Proud to be Palestinian

It has been quite some time since I have swelled with pride at a collective act from my people. Yesterday, May 15, I was reminded of how it feels to burst with emotion and awe at the Palestinians. Yesterday, the day all Palestinians commemorate Al Nakba – the 1948 Catastrophe – throngs of Palestinians, Syrians, Egyptians and Lebanese took to the streets, marched on the borders with Israel and demanded their right of return. In Ramallah, thousands of people raised Palestinian flags, held symbolic keys to the homes from which they were expelled in that fateful year and chanted promises to never forget. In Hebron, black balloons were flown to mark the disaster which befell some 800,000 Palestinians during Al Nakba when they fled or were driven out of their homes and villages and never allowed back.

It has been a long time coming. Israel has never recognized the injustice it caused the Palestinian people upon its own creation.
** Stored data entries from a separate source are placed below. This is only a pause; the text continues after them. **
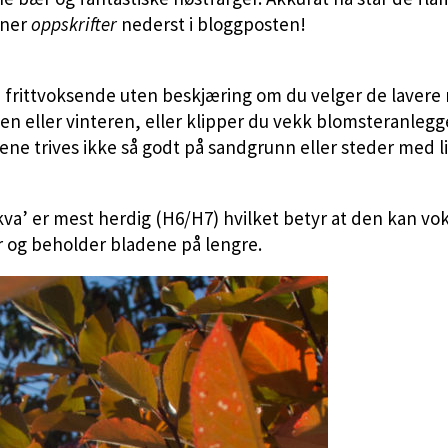
nner
oppskrifter
nederst i bloggposten!
rittvoksende uten beskjæring om du velger de lavere na
en eller vinteren, eller klipper du vekk blomsteranlegge
ne trives ikke så godt på sandgrunn eller steder med lit
a’ er mest herdig (H6/H7) hvilket betyr at den kan vokse
er og beholder bladene på lengre.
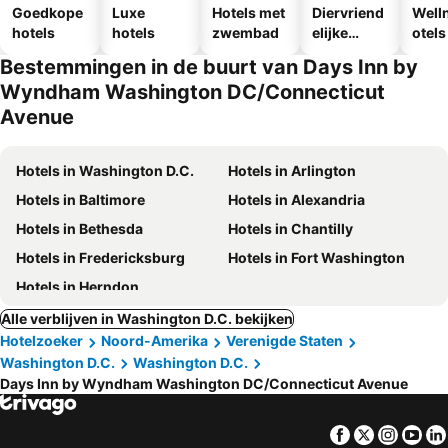
Goedkope
Luxe
Hotels met
Diervriend
Well
hotels
hotels
zwembad
elijke
otels
hotels
Bestemmingen in de buurt van Days Inn by
Wyndham Washington DC/Connecticut
Avenue
Hotels in Washington D.C.
Hotels in Arlington
Hotels in Baltimore
Hotels in Alexandria
Hotels in Bethesda
Hotels in Chantilly
Hotels in Fredericksburg
Hotels in Fort Washington
Hotels in Herndon
Alle verblijven in Washington D.C. bekijken
Hotelzoeker
Noord-Amerika
Verenigde Staten
Washington D.C.
Washington D.C.
Days Inn by Wyndham Washington DC/Connecticut Avenue
Facebook
Twitter
Insta
Yo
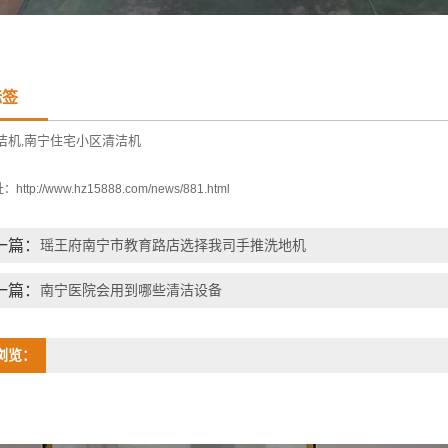
标签
洁机
南宁住宅小区清洁机
,
址：
http://www.hz15888.com/news/881.html
一篇：
瑶王府南宁市教育路店选择我司手推洗地机
一篇：
南宁医院会用到哪些清洁设备
浏览：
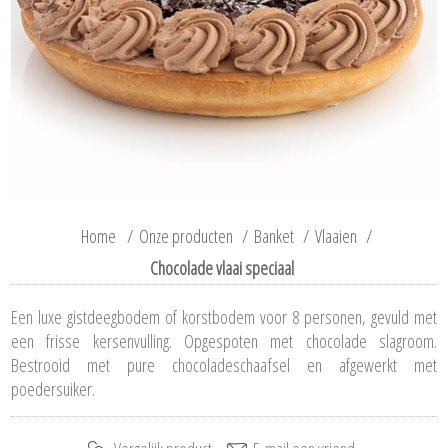
Home
/
Onze producten
/
Banket
/
Vlaaien
/
Chocolade vlaai speciaal
Een luxe gistdeegbodem of korstbodem voor 8 personen, gevuld met
een frisse kersenvulling. Opgespoten met chocolade slagroom.
Bestrooid met pure chocoladeschaafsel en afgewerkt met
poedersuiker.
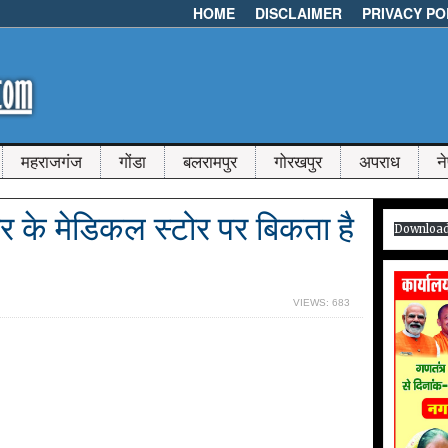
HOME
DISCLAIMER
PRIVACY PO
महराजगंज
गोंडा
बलरामपुर
गोरखपुर
अपराध
न
नगर के मेडिकल स्टोर पर बिकता है
Downloa
VIEWS: 683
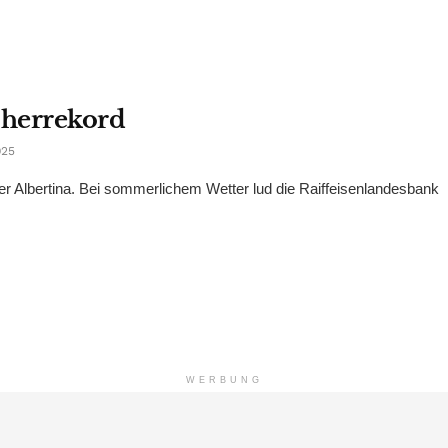
cherrekord
025
der Albertina. Bei sommerlichem Wetter lud die Raiffeisenlandesbank
WERBUNG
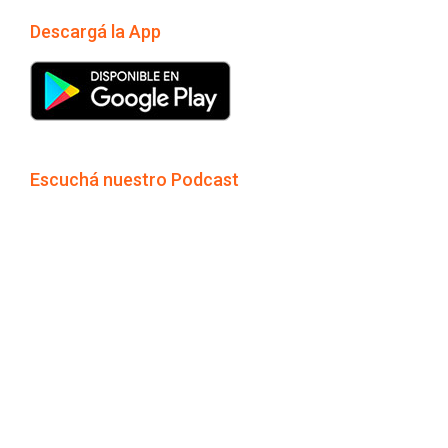
Descargá la App
Escuchá nuestro Podcast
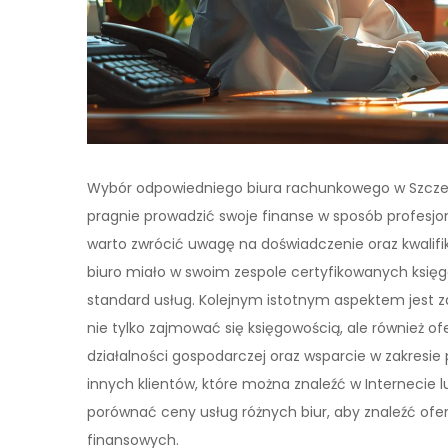
Wybór odpowiedniego biura rachunkowego w Szczecin
pragnie prowadzić swoje finanse w sposób profesj
warto zwrócić uwagę na doświadczenie oraz kwalif
biuro miało w swoim zespole certyfikowanych ksi
standard usług. Kolejnym istotnym aspektem jest 
nie tylko zajmować się księgowością, ale również
działalności gospodarczej oraz wsparcie w zakresie
innych klientów, które można znaleźć w Internecie
porównać ceny usług różnych biur, aby znaleźć ofe
finansowych.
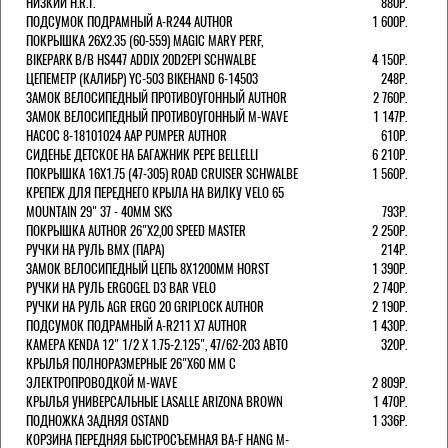
НИЗКИЙ H.R.T.
880Р.
ПОДСУМОК ПОДРАМНЫЙ A-R244 AUTHOR
1 600Р.
ПОКРЫШКА 26X2.35 (60-559) MAGIC MARY PERF,
BIKEPARK B/B HS447 ADDIX 20D2EPI SCHWALBE
4 150Р.
ЦЕПЕМЕТР (КАЛИБР) YC-503 BIKEHAND 6-14503
248Р.
ЗАМОК ВЕЛОСИПЕДНЫЙ ПРОТИВОУГОННЫЙ AUTHOR
2 760Р.
ЗАМОК ВЕЛОСИПЕДНЫЙ ПРОТИВОУГОННЫЙ M-WAVE
1 147Р.
НАСОС 8-18101024 AAP PUMPER AUTHOR
610Р.
СИДЕНЬЕ ДЕТСКОЕ НА БАГАЖНИК PEPE BELLELLI
6 210Р.
ПОКРЫШКА 16X1.75 (47-305) ROAD CRUISER SCHWALBE
1 560Р.
КРЕПЕЖ ДЛЯ ПЕРЕДНЕГО КРЫЛА НА ВИЛКУ VELO 65
MOUNTAIN 29" 37 - 40ММ SKS
793Р.
ПОКРЫШКА AUTHOR 26"Х2,00 SPEED MASTER
2 250Р.
РУЧКИ НА РУЛЬ BMX (ПАРА)
214Р.
ЗАМОК ВЕЛОCИПЕДНЫЙ ЦЕПЬ 8Х1200ММ HORST
1 390Р.
РУЧКИ НА РУЛЬ ERGOGEL D3 BAR VELO
2 740Р.
РУЧКИ НА РУЛЬ AGR ERGO 20 GRIPLOCK AUTHOR
2 190Р.
ПОДСУМОК ПОДРАМНЫЙ A-R211 X7 AUTHOR
1 430Р.
КАМЕРА KENDA 12" 1/2 Х 1.75-2.125", 47/62-203 АВТО
320Р.
КРЫЛЬЯ ПОЛНОРАЗМЕРНЫЕ 26"Х60 ММ С
ЭЛЕКТРОПРОВОДКОЙ M-WAVE
2 809Р.
КРЫЛЬЯ УНИВЕРСАЛЬНЫЕ LASALLE ARIZONA BROWN
1 470Р.
ПОДНОЖКА ЗАДНЯЯ OSTAND
1 336Р.
КОРЗИНА ПЕРЕДНЯЯ БЫСТРОСЪЕМНАЯ BA-F HANG M-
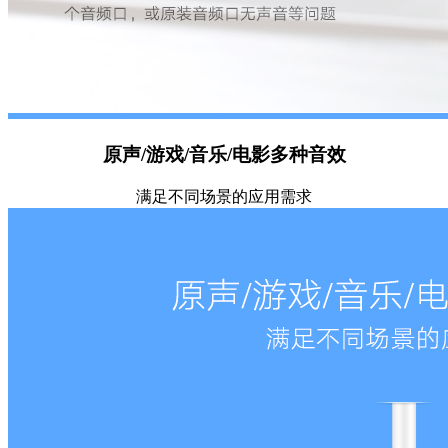
原声/游戏/音乐/电影多种音效
满足不同场景的应用需求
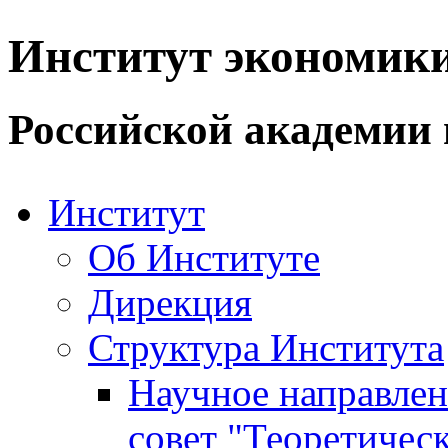
Институт экономик
Российской академии 
Институт
Об Институте
Дирекция
Структура Института
Научное направле
совет "Теоретичес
On the contrary, it has excluded the refugee issue from any real negotiations and pushed it aside into that black hole called “final status issues.” Instead, Israel would rather we forget; sweep the monumental collective crime under the carpet of oblivion so it can continue to build its lie around its own establishment. “A land without a people for a people without a land”, was the mantra of early Zionists in their justification for usurping Palestine. Yesterday, on our day of remembrance, we reminded ourselves and the world that this is one of history’s most dangerous and cruel falsities; that there were people on this land who had lives, homes, a past and dreams of a future.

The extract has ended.